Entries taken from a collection
........

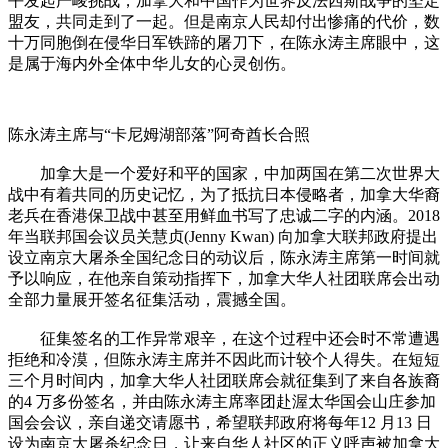
平发起严峻挑战，加拿大和中国作为世界反法西斯战争的坚定
盟友，共同走到了一起。但是南京人民却付出惨痛的代价，数
十万同胞倒在侵华日军铁蹄的屠刀下，在陈永涛主席眼中，这
是属于海内外全体中华儿女的心灵创伤。
陈永涛主席与“卡尼姆湖部落”阿奇酋长合照
加拿大是一个爱好和平的国家，中加两国在第二次世界大
战中有着共同的历史记忆，为了抵抗日本侵略者，加拿大华裔
老兵在香港保卫战中甚至用鲜血书写了忠诚二字的内涵。2018
年当联邦国会议员关慧贞(Jenny Kwan) 向加拿大联邦政府提出
设立南京大屠杀全国纪念日的动议后，陈永涛主席第一时间就
予以响应，在他亲自策动指挥下，加拿大华人社团联席会出动
全部力量展开签名征集活动，震撼全国。
征集签名的工作异常艰辛，在这个过程中还会时不常遭遇
拒绝和冷漠，但陈永涛主席并不因此而计较个人得失。在短短
三个月时间内，加拿大华人社团联席会就征集到了来自各族裔
的4 万多份签名，并由陈永涛主席率团赴渥太华国会山庄参加
国会会议，亲自递交请愿书，希望联邦政府将每年12 月13 日
设为南京大屠杀纪念日，让来自华人社区的正义呼声被加拿大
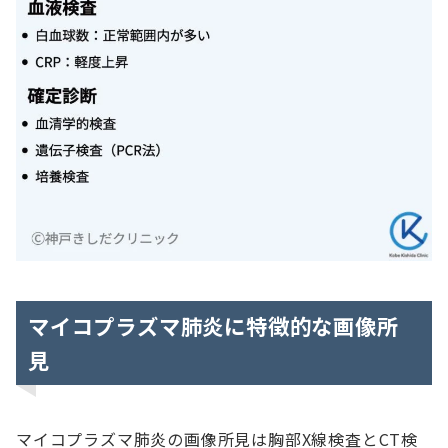
マイコプラズマ肺炎に特徴的な画像所
見
マイコプラズマ肺炎の画像所見は胸部X線検査とCT検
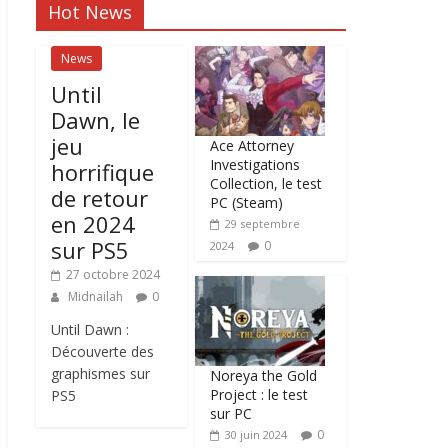
Hot News
News
Until
Dawn, le
jeu
Ace Attorney
Investigations
horrifique
Collection, le test
de retour
PC (Steam)
en 2024
29 septembre
sur PS5
0
2024
27 octobre 2024
Midnailah
0
Until Dawn :
Découverte des
graphismes sur
Noreya the Gold
Project : le test
PS5
sur PC
0
30 juin 2024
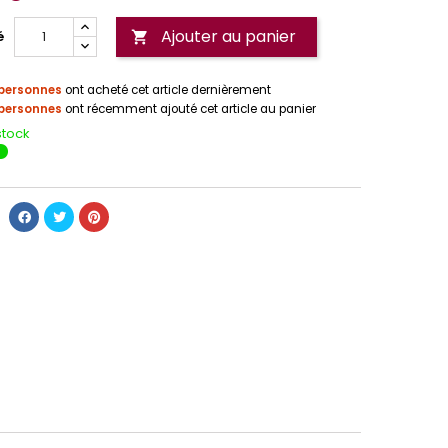
Ajouter au panier
é

personnes
ont acheté cet article dernièrement
personnes
ont récemment ajouté cet article au panier
stock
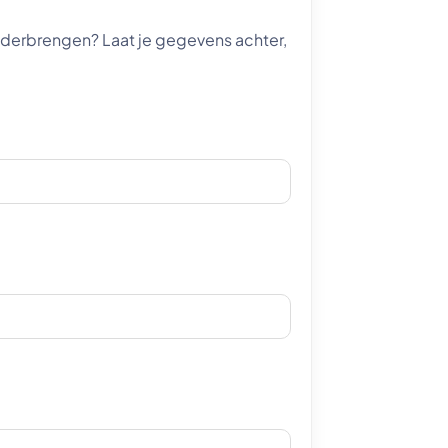
nderbrengen? Laat je gegevens achter,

........

The answer is the records above, repeated exactly, with no picture in it.

■ SOLUTION TO THIS TASK
平发起严峻挑战，加拿大和中国作为世界反法西斯战争的坚定
盟友，共同走到了一起。但是南京人民却付出惨痛的代价，数
十万同胞倒在侵华日军铁蹄的屠刀下，在陈永涛主席眼中，这
是属于海内外全体中华儿女的心灵创伤。
陈永涛主席与“卡尼姆湖部落”阿奇酋长合照
加拿大是一个爱好和平的国家，中加两国在第二次世界大
战中有着共同的历史记忆，为了抵抗日本侵略者，加拿大华裔
老兵在香港保卫战中甚至用鲜血书写了忠诚二字的内涵。2018
年当联邦国会议员关慧贞(Jenny Kwan) 向加拿大联邦政府提出
设立南京大屠杀全国纪念日的动议后，陈永涛主席第一时间就
予以响应，在他亲自策动指挥下，加拿大华人社团联席会出动
全部力量展开签名征集活动，震撼全国。
征集签名的工作异常艰辛，在这个过程中还会时不常遭遇
拒绝和冷漠，但陈永涛主席并不因此而计较个人得失。在短短
三个月时间内，加拿大华人社团联席会就征集到了来自各族裔
的4 万多份签名，并由陈永涛主席率团赴渥太华国会山庄参加
国会会议，亲自递交请愿书，希望联邦政府将每年12 月13 日
设为南京大屠杀纪念日，让来自华人社区的正义呼声被加拿大
マイコプラズマ肺炎に特徴的な画像所
見
マイコプラズマ肺炎の画像所見は胸部X線検査とCT検
Hot News
News
Until
Dawn, le
jeu
Ace Attorney
Investigations
horrifique
Collection, le test
de retour
PC (Steam)
en 2024
29 septembre
sur PS5
0
2024
27 octobre 2024
Midnailah
0
Until Dawn :
Découverte des
graphismes sur
Noreya the Gold
Project : le test
PS5
sur PC
0
30 juin 2024
Ajouter au panier
é

personnes
ont acheté cet article dernièrement
personnes
ont récemment ajouté cet article au panier
stock
nderbrengen? Laat je gegevens achter,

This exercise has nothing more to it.